Non si può allora parlare di educazione senza interfacciarsi con queste logiche di sistema.

Fuori dalla scuola, i ragazzi sono prevalentemente soggetti consumatori oppure oggetti di pretese più grandi di loro. Tutto sembra allontanare i più giovani da un rapporto autentico con se stessi. E tutto viene scandito dalle furia dell’iper-competitività che anestetizza le emozioni e impoverisce le esistenze. Almeno per quanto riguarda i maschietti, queste dinamiche sono anche il frutto di logiche di matrice patriarcale-capitalistica: guai infatti a mostrarti solo, fragile e inadatto.

Non è difficile cogliere gli effetti sui più giovani della nuova società dei consumi mediatizzata: basta ascoltare i contenuti delle canzoni trap, ad esempio, che forniscono uno spaccato realistico degli umori profondi più diffusi.

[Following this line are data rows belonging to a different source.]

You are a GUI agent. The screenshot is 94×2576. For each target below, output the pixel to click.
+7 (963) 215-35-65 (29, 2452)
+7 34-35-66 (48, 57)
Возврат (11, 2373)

La situazione è la seguente: l’incapacità di corrispondere ad attese eccessive e una condizione di alienazione spersonalizzante producono uno stato di frustrazione psico-esistenziale che alimenta una spirale di rabbia e di desiderio di prevaricazione sugli altri. Quasi si trattasse di un modo malato per riaffermare la propria inafferrabile unicità, ma più come corpi di automi che come persone.

Nel frattempo la scuola pubblica sembra essere sempre meno capace di opporre resistenza a tali fenomeni: classi sempre più numerose, professori mal pagati con carichi di lavoro sempre più elevati, una didattica alle volte estranea alla sensibilità dei più giovani, poiché più interessata al discorso sulle “competenze” che a quello della valorizzazione dell’attitudine critica dei ragazzi. E così, mentre gli studenti diventano un dato numerico in perenne competizione per accaparrarsi il “voto” più alto possibile, gli insegnanti abbandonati a loro stessi vestono i panni dei poliziotti “deboli” sui quali tutti possono scaricare la responsabilità degli eventuali insuccessi.

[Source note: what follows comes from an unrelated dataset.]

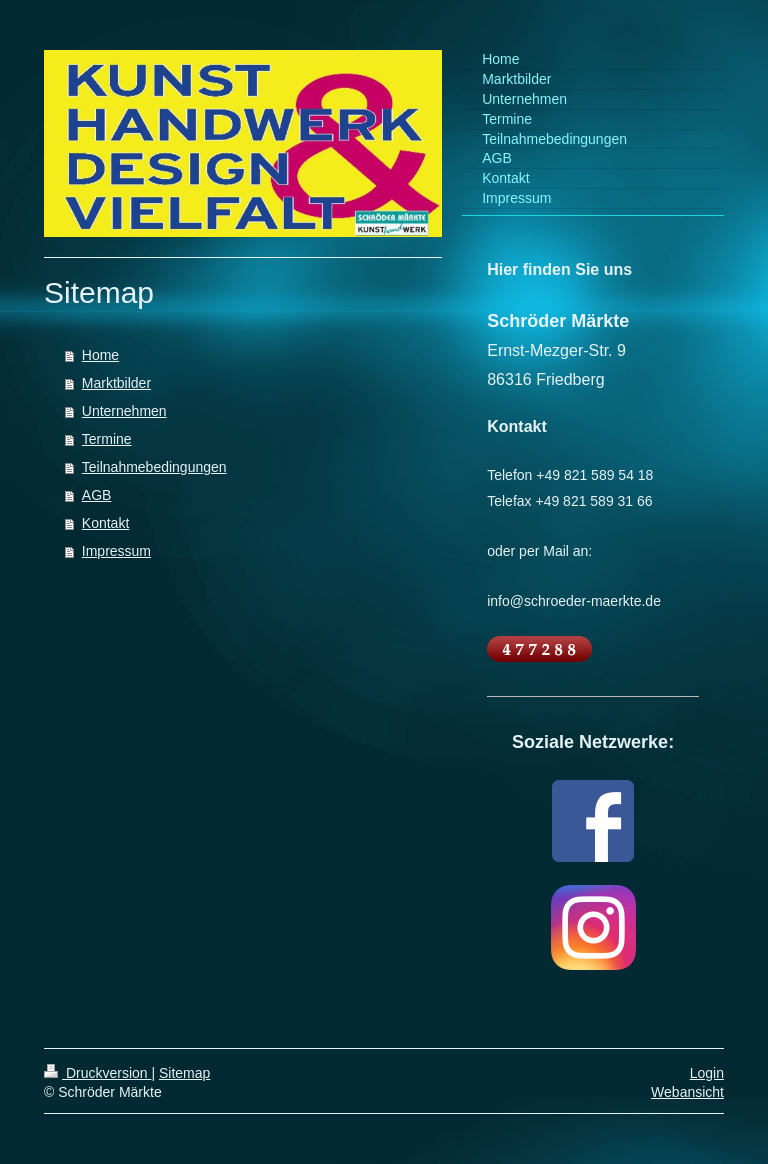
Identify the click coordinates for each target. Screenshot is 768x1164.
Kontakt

Tutto questo mentre aumenta, fra alunni e famiglie, il peso delle disuguaglianze economiche e crescono i fenomeni di povertà ed esclusione sociale. Ma è un problema che non fa notizia.

Ancora una volta la complessità e la comprensione delle cause profonde sono i grandi assenti nelle analisi e nel giudizio dei protagonisti del discorso pubblico.